** Extracted information follows **

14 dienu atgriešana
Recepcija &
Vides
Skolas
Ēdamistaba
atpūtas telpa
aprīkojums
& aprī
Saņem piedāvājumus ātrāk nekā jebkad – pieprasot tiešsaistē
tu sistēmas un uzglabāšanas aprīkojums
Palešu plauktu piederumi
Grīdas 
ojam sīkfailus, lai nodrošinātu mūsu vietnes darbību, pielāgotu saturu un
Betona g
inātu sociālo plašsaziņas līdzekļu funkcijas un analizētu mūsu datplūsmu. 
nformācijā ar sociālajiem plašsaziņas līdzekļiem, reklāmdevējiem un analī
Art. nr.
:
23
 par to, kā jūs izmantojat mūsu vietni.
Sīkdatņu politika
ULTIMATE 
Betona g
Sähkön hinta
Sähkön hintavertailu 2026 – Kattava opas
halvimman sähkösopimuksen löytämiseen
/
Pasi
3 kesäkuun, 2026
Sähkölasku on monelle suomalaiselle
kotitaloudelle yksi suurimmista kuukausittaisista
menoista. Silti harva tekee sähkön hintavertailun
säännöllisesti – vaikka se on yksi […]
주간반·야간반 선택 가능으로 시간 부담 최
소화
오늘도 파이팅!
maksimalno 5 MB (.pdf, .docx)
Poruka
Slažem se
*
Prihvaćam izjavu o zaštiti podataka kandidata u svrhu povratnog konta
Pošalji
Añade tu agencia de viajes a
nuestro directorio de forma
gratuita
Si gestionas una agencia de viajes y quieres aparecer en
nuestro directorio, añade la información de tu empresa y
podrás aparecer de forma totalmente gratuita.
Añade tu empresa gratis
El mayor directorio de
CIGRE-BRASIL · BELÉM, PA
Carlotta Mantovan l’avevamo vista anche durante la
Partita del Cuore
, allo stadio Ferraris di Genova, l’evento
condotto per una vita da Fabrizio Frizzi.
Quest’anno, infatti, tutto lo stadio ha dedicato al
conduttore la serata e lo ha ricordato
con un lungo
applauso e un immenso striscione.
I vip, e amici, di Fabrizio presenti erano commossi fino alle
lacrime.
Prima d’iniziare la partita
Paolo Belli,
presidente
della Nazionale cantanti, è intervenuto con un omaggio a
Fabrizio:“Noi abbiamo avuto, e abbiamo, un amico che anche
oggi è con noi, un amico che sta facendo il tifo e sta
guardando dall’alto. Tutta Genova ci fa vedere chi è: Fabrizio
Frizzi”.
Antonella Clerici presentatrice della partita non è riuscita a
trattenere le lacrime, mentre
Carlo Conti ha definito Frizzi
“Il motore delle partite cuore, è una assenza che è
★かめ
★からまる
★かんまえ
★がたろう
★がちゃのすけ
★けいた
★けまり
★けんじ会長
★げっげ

** End of Extracted information **

(What you will do):
The entries above must be written out again exactly as they are.

(Written answer):
14 dienu atgriešana
Recepcija &
Vides
Skolas
Ēdamistaba
atpūtas telpa
aprīkojums
& aprī
Saņem piedāvājumus ātrāk nekā jebkad – pieprasot tiešsaistē
tu sistēmas un uzglabāšanas aprīkojums
Palešu plauktu piederumi
Grīdas 
ojam sīkfailus, lai nodrošinātu mūsu vietnes darbību, pielāgotu saturu un
Betona g
inātu sociālo plašsaziņas līdzekļu funkcijas un analizētu mūsu datplūsmu. 
nformācijā ar sociālajiem plašsaziņas līdzekļiem, reklāmdevējiem un analī
Art. nr.
:
23
 par to, kā jūs izmantojat mūsu vietni.
Sīkdatņu politika
ULTIMATE 
Betona g
Sähkön hinta
Sähkön hintavertailu 2026 – Kattava opas
halvimman sähkösopimuksen löytämiseen
/
Pasi
3 kesäkuun, 2026
Sähkölasku on monelle suomalaiselle
kotitaloudelle yksi suurimmista kuukausittaisista
menoista. Silti harva tekee sähkön hintavertailun
säännöllisesti – vaikka se on yksi […]
주간반·야간반 선택 가능으로 시간 부담 최
소화
오늘도 파이팅!
maksimalno 5 MB (.pdf, .docx)
Poruka
Slažem se
*
Prihvaćam izjavu o zaštiti podataka kandidata u svrhu povratnog konta
Pošalji
Añade tu agencia de viajes a
nuestro directorio de forma
gratuita
Si gestionas una agencia de viajes y quieres aparecer en
nuestro directorio, añade la información de tu empresa y
podrás aparecer de forma totalmente gratuita.
Añade tu empresa gratis
El mayor directorio de
CIGRE-BRASIL · BELÉM, PA
Carlotta Mantovan l’avevamo vista anche durante la
Partita del Cuore
, allo stadio Ferraris di Genova, l’evento
condotto per una vita da Fabrizio Frizzi.
Quest’anno, infatti, tutto lo stadio ha dedicato al
conduttore la serata e lo ha ricordato
con un lungo
applauso e un immenso striscione.
I vip, e amici, di Fabrizio presenti erano commossi fino alle
lacrime.
Prima d’iniziare la partita
Paolo Belli,
presidente
della Nazionale cantanti, è intervenuto con un omaggio a
Fabrizio:“Noi abbiamo avuto, e abbiamo, un amico che anche
oggi è con noi, un amico che sta facendo il tifo e sta
guardando dall’alto. Tutta Genova ci fa vedere chi è: Fabrizio
Frizzi”.
Antonella Clerici presentatrice della partita non è riuscita a
trattenere le lacrime, mentre
Carlo Conti ha definito Frizzi
“Il motore delle partite cuore, è una assenza che è
★かめ
★からまる
★かんまえ
★がたろう
★がちゃのすけ
★けいた
★けまり
★けんじ会長
★げっげ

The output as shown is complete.